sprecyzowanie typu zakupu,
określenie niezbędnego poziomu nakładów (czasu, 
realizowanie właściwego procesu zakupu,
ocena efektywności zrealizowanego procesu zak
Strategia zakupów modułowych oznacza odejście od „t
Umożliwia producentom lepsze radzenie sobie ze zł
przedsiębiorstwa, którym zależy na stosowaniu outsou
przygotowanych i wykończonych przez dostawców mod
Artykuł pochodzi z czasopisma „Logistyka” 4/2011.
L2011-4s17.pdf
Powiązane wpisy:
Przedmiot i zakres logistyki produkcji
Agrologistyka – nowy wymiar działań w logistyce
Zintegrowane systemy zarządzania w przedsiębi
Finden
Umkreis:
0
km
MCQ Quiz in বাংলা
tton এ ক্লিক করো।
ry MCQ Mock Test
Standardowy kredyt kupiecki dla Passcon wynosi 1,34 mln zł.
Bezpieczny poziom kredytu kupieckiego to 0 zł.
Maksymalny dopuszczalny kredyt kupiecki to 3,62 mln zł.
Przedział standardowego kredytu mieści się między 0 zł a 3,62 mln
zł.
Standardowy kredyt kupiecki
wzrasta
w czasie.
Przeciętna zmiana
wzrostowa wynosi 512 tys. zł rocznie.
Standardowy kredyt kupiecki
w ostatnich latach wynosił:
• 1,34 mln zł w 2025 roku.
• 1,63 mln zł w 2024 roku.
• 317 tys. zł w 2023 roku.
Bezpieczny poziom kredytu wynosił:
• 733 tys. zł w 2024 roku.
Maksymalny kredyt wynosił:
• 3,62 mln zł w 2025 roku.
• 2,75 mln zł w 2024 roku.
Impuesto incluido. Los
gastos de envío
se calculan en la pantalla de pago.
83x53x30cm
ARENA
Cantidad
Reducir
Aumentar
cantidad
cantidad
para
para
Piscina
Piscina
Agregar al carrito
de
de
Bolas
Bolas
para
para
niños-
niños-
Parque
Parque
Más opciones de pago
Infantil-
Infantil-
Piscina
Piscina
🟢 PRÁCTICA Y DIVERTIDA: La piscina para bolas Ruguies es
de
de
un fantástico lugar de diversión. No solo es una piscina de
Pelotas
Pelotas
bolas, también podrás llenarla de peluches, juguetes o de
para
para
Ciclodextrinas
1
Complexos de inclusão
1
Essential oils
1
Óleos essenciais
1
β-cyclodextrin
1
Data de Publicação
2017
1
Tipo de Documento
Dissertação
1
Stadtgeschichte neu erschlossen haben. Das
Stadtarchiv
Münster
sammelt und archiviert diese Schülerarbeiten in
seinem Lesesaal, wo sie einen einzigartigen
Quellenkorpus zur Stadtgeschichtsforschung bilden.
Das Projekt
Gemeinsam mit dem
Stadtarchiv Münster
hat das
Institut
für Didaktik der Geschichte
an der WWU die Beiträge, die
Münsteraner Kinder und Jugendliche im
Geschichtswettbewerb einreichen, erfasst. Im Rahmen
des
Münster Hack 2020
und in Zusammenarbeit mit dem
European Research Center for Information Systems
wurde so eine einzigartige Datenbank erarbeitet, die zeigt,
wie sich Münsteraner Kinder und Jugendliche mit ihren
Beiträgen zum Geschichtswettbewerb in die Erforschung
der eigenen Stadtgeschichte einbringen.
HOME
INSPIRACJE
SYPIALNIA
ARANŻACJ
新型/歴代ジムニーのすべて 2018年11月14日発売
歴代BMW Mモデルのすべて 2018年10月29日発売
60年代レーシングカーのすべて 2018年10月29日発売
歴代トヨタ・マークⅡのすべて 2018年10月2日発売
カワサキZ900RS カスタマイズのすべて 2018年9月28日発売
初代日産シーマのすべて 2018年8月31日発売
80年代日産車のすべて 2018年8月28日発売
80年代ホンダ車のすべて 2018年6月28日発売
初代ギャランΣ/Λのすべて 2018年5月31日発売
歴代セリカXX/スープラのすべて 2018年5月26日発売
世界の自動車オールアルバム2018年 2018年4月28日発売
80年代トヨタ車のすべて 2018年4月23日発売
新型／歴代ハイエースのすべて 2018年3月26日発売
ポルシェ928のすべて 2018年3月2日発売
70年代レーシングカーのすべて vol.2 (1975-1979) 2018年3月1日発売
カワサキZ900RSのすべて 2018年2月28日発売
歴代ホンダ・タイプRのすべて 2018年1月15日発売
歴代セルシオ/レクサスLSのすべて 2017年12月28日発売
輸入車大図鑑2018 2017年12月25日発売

------------------------------------------------

Your goal =
Look through the entries above and quote exactly the lines from the line with "Tipo de Documento" to the line with "歴代セリカXX/スープラのすべて 2018年5月26日発売", counting both of those lines.

Task output =
Tipo de Documento
Dissertação
1
Stadtgeschichte neu erschlossen haben. Das
Stadtarchiv
Münster
sammelt und archiviert diese Schülerarbeiten in
seinem Lesesaal, wo sie einen einzigartigen
Quellenkorpus zur Stadtgeschichtsforschung bilden.
Das Projekt
Gemeinsam mit dem
Stadtarchiv Münster
hat das
Institut
für Didaktik der Geschichte
an der WWU die Beiträge, die
Münsteraner Kinder und Jugendliche im
Geschichtswettbewerb einreichen, erfasst. Im Rahmen
des
Münster Hack 2020
und in Zusammenarbeit mit dem
European Research Center for Information Systems
wurde so eine einzigartige Datenbank erarbeitet, die zeigt,
wie sich Münsteraner Kinder und Jugendliche mit ihren
Beiträgen zum Geschichtswettbewerb in die Erforschung
der eigenen Stadtgeschichte einbringen.
HOME
INSPIRACJE
SYPIALNIA
ARANŻACJ
新型/歴代ジムニーのすべて 2018年11月14日発売
歴代BMW Mモデルのすべて 2018年10月29日発売
60年代レーシングカーのすべて 2018年10月29日発売
歴代トヨタ・マークⅡのすべて 2018年10月2日発売
カワサキZ900RS カスタマイズのすべて 2018年9月28日発売
初代日産シーマのすべて 2018年8月31日発売
80年代日産車のすべて 2018年8月28日発売
80年代ホンダ車のすべて 2018年6月28日発売
初代ギャランΣ/Λのすべて 2018年5月31日発売
歴代セリカXX/スープラのすべて 2018年5月26日発売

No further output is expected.